(Extracted page text data)
== Segment start ==

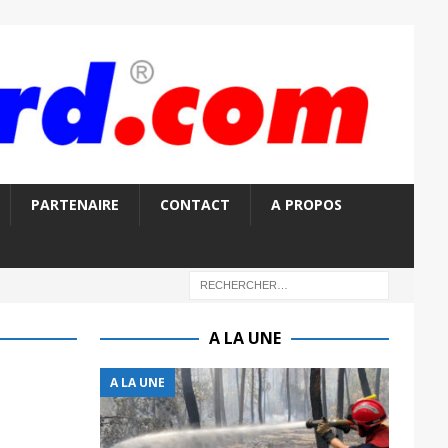
PARTENAIRE
CONTACT
A PROPOS
A LA UNE
A LA UNE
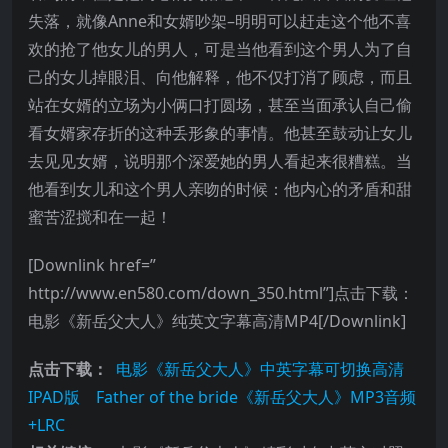
失落，就像Anne和女婿吵架–明明可以赶走这个他不喜
欢的抢了他女儿的男人，可是当他看到这个男人为了自
己的女儿掉眼泪、向他解释，他不仅打消了顾虑，而且
站在女婿的立场为小俩口打圆场，甚至当面承认自己偷
看女婿家存折的这种丢形象的事情。他甚至鼓动让女儿
去见见女婿，说明那个深爱她的男人看起来很糟糕。当
他看到女儿和这个男人亲吻的时候：他内心的矛盾和甜
蜜苦涩搅和在一起！
[Downlink href=”
http://www.en580.com/down_350.html”]点击下载：
电影《新岳父大人》纯英文字幕高清MP4[/Downlink]
点击下载：
电影《新岳父大人》中英字幕可切换高清
IPAD版
Father of the bride《新岳父大人》MP3音频
+LRC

== Segment end ==

__YOUR GOAL__. Up to and including the last line of the records above, print exactly every line from the one that contains "失落，就像Anne和女婿吵架–明明可以赶走这个他不喜" onward.

__SOLUTION FOR THIS PROBLEM__.
失落，就像Anne和女婿吵架–明明可以赶走这个他不喜
欢的抢了他女儿的男人，可是当他看到这个男人为了自
己的女儿掉眼泪、向他解释，他不仅打消了顾虑，而且
站在女婿的立场为小俩口打圆场，甚至当面承认自己偷
看女婿家存折的这种丢形象的事情。他甚至鼓动让女儿
去见见女婿，说明那个深爱她的男人看起来很糟糕。当
他看到女儿和这个男人亲吻的时候：他内心的矛盾和甜
蜜苦涩搅和在一起！
[Downlink href=”
http://www.en580.com/down_350.html”]点击下载：
电影《新岳父大人》纯英文字幕高清MP4[/Downlink]
点击下载：
电影《新岳父大人》中英字幕可切换高清
IPAD版
Father of the bride《新岳父大人》MP3音频
+LRC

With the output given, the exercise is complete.